Inside a trench the length of a football field, against the mesmerizing backdrop of the Rocky Mountain Front lay a scattering of granite-hued bone fragments, each exposed for the first time after some 75-80 million years preserved in the Two Medicine Formation’s alkali powder. 

David Trexler, a lifelong resident of nearby Bynum, Montana, and paleontologist for a half-century calls it the most spectacular and complete bone bed he’s ever worked on. 

What Trexler knows so far is that many of the multi-species bones unearthed are from a new breed of duck-billed dinosaur.

Trexler sees more than the Earth’s distant past in dig sites like that along the Front He also connects the dots to an ominous outcome for humans humans don’t view what he describes as a “ticking time bomb” through a more holistic and urgent lens.

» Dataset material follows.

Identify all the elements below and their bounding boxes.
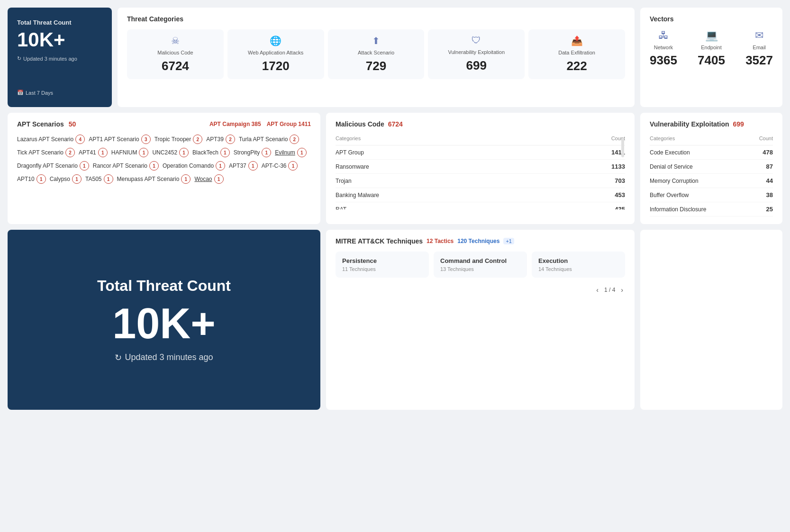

This week Jeff Welsch, editor of Lee Enteprises' Montana newspapers talks about discoveries of creatures of the past and Trexler’s theory about the future.

This podcast is created in partnership across five newsrooms – the Billings Gazette, the Helena Independent Record, the Missoulian, the Montana Standard and the Ravalli-Republic. You can support this podcast and our efforts by subscribing. Visit any of these newspapers’ websites, and click on the Become a Member button at the top of the home page. We appreciate your support of local journalism.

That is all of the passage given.